In April 2018, seismic sensors at the Hawaiian Volcano Observatory on the Island of Hawai‘i signaled the movement of magma (subterranean lava) inside Kīlauea Volcano.
Then, suddenly, on April 30, the glowing vent within Pu‘u ‘Ō‘ō cone collapsed. Soon afterward, the lava lake at Halema‘uma‘u crater in Hawai‘i Volcanoes National Park (HVNP) began to drop. And, on May 3, fissure eruptions broke out miles downslope in the Leilani Estates subdivision to the east.
The awe-inspiring and heartbreaking eruption of fiery fountains and molten rivers near the coast continued for four months. Small, daily earthquakes—60,000 of them between April 30 and August 4—shook up those who live and work around Volcano Village and HVNP. The largest measured 6.9 on the Richter scale. The park closed for safety reasons–some roads developed steaming cracks, building walls fractured, and water pipes burst. No staff or visitors were hurt.
Now, after rangers and engineers have repaired roads, hiking trails, campgrounds, and backcountry areas, almost all of HVNP (a UNESCO World Heritage Site and an International Biosphere Reserve) is again open and welcoming visitors.
Hawai‘i’s largest and youngest island, known to most people as “the Big Island,” gained about 875 acres of new land–jagged lava-rock coast and black-sand beaches. While most parts of the park remain as they were before the 2018 eruption, with the same forests and lava plains, other areas of the park are forever altered. The most dramatic change to the park’s landscape is the astoundingly wider and deeper summit crater, Halema‘uma‘u.
The summit caldera used to be primarily a flat lava plain surrounding Halema‘uma‘u crater. Now the views and sense of place have changed. Quakes have carved new escarpments into the caldera. Halema‘uma‘u’s volume has increased from about 75 million cubic yards to about 1.2 billion. It is no longer immediately fathomable as a whole geologic structure.

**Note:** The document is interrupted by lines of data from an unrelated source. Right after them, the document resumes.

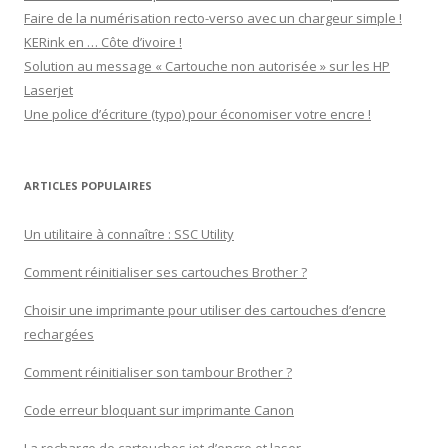
Faire de la numérisation recto-verso avec un chargeur simple !
KERink en … Côte d’ivoire !
Solution au message « Cartouche non autorisée » sur les HP
Laserjet
Une police d’écriture (typo) pour économiser votre encre !
ARTICLES POPULAIRES
Un utilitaire à connaître : SSC Utility
Comment réinitialiser ses cartouches Brother ?
Choisir une imprimante pour utiliser des cartouches d’encre
rechargées
Comment réinitialiser son tambour Brother ?
Code erreur bloquant sur imprimante Canon
La recharge de cartouches jet d’encre et laser.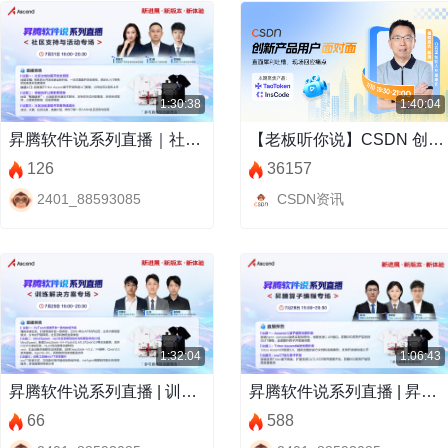
1:30:38
1:40:04
昇腾软件说系列直播｜社区支持与活动
【老板听你说】CSDN 创新产品用户面对面
126
36157
2401_88593085
CSDN资讯
1:32:04
1:06:43
昇腾软件说系列直播 | 训练解决方案专场
昇腾软件说系列直播 | 昇腾算子编程专场
66
588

“There’s this duality, because not only is the volcano a source of destruction, but it’s also a crucible of creation,” park Ranger Dean Gallagher said during a guided hike along the Crater Rim Trail that partly encircles Halema‘uma‘u. He and other rangers lead informative hikes here and elsewhere in the park. “I want to give you a Hawaiian perspective,” he continued, describing how volcano goddess Pele “wipes the slate clean” and creates more land, and then her sister Hi‘iaka foments new growth.